- TASK ITEM -
In the entries below, find every line with "providers" and copy it.

- LISTED RECORDS -
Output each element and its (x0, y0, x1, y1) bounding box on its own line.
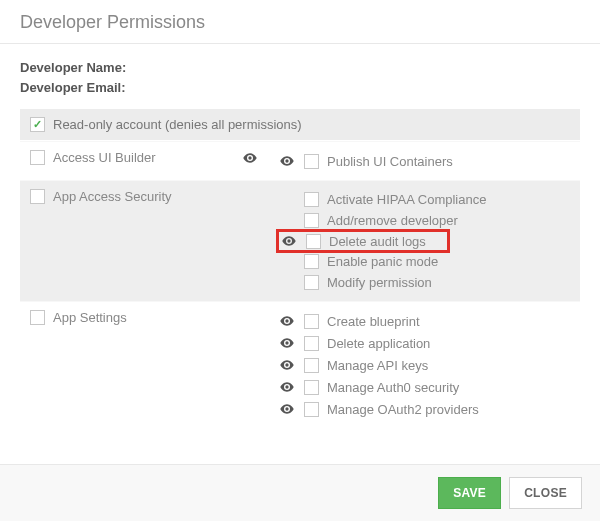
permission-group: App Access SecurityActivate HIPAA Compli… (20, 180, 580, 301)
eye-icon (279, 153, 295, 169)
close-button[interactable]: CLOSE (509, 477, 582, 509)
eye-icon (279, 401, 295, 417)
checkbox[interactable] (30, 150, 45, 165)
permission-label: Activate HIPAA Compliance (327, 192, 486, 207)
permission-label: Add/remove developer (327, 213, 458, 228)
group-label: Access UI Builder (53, 150, 156, 165)
eye-slot (278, 401, 296, 417)
permission-row[interactable]: Enable panic mode (278, 251, 570, 272)
permission-label: Modify permission (327, 275, 432, 290)
permission-row[interactable]: Delete audit logs (278, 231, 448, 251)
permission-row[interactable]: Manage OAuth2 providers (278, 398, 570, 420)
group-label: App Access Security (53, 189, 172, 204)
permission-label: Enable panic mode (327, 254, 438, 269)
eye-icon (279, 357, 295, 373)
dialog-body: Developer Name: Developer Email: Read-on… (0, 44, 600, 464)
checkbox[interactable] (304, 275, 319, 290)
permission-label: Manage OAuth2 providers (327, 402, 479, 417)
permission-group-header[interactable]: App Settings (20, 302, 268, 428)
permission-group: Access UI BuilderPublish UI Containers (20, 141, 580, 180)
permission-row[interactable]: Manage API keys (278, 354, 570, 376)
checkbox[interactable] (306, 234, 321, 249)
dialog-footer: SAVE CLOSE (0, 464, 600, 521)
checkbox[interactable] (30, 117, 45, 132)
eye-icon (279, 379, 295, 395)
permission-row[interactable]: Publish UI Containers (278, 150, 570, 172)
checkbox[interactable] (304, 380, 319, 395)
eye-icon (281, 233, 297, 249)
permission-label: Publish UI Containers (327, 154, 453, 169)
eye-icon (279, 313, 295, 329)
permission-label: Create blueprint (327, 314, 420, 329)
developer-info: Developer Name: Developer Email: (20, 58, 580, 97)
eye-slot (280, 233, 298, 249)
permission-group-header[interactable]: Access UI Builder (20, 142, 268, 180)
checkbox[interactable] (304, 213, 319, 228)
save-button[interactable]: SAVE (438, 477, 501, 509)
checkbox[interactable] (304, 154, 319, 169)
eye-slot (278, 313, 296, 329)
readonly-account-row[interactable]: Read-only account (denies all permission… (20, 109, 580, 141)
permission-group-items: Activate HIPAA ComplianceAdd/remove deve… (268, 181, 580, 301)
permission-group-items: Create blueprintDelete applicationManage… (268, 302, 580, 428)
eye-slot (278, 153, 296, 169)
eye-icon (242, 150, 258, 166)
dialog-title: Developer Permissions (0, 0, 600, 44)
checkbox[interactable] (304, 314, 319, 329)
eye-slot (278, 357, 296, 373)
permission-label: Delete audit logs (329, 234, 426, 249)
permission-row[interactable]: Add/remove developer (278, 210, 570, 231)
permission-group: App SettingsCreate blueprintDelete appli… (20, 301, 580, 428)
permission-group-items: Publish UI Containers (268, 142, 580, 180)
developer-name-label: Developer Name: (20, 58, 580, 78)
developer-email-label: Developer Email: (20, 78, 580, 98)
permission-label: Delete application (327, 336, 430, 351)
group-label: App Settings (53, 310, 127, 325)
checkbox[interactable] (304, 358, 319, 373)
permissions-scroll[interactable]: Read-only account (denies all permission… (20, 109, 580, 454)
checkbox[interactable] (304, 336, 319, 351)
permission-row[interactable]: Modify permission (278, 272, 570, 293)
eye-slot (278, 379, 296, 395)
permission-label: Manage Auth0 security (327, 380, 459, 395)
permission-row[interactable]: Delete application (278, 332, 570, 354)
eye-slot (278, 335, 296, 351)
permission-row[interactable]: Activate HIPAA Compliance (278, 189, 570, 210)
checkbox[interactable] (304, 192, 319, 207)
checkbox[interactable] (304, 254, 319, 269)
permission-label: Manage API keys (327, 358, 428, 373)
permission-group-header[interactable]: App Access Security (20, 181, 268, 301)
checkbox[interactable] (304, 402, 319, 417)
checkbox[interactable] (30, 189, 45, 204)
checkbox[interactable] (30, 310, 45, 325)
readonly-label: Read-only account (denies all permission… (53, 117, 302, 132)
permission-row[interactable]: Create blueprint (278, 310, 570, 332)
permission-row[interactable]: Manage Auth0 security (278, 376, 570, 398)
eye-icon (279, 335, 295, 351)
permissions-panel: Read-only account (denies all permission… (20, 109, 580, 454)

- WORKED SOLUTION -
permission-row[interactable]: Manage OAuth2 providers (278, 398, 570, 420)
permission-label: Manage OAuth2 providers (327, 402, 479, 417)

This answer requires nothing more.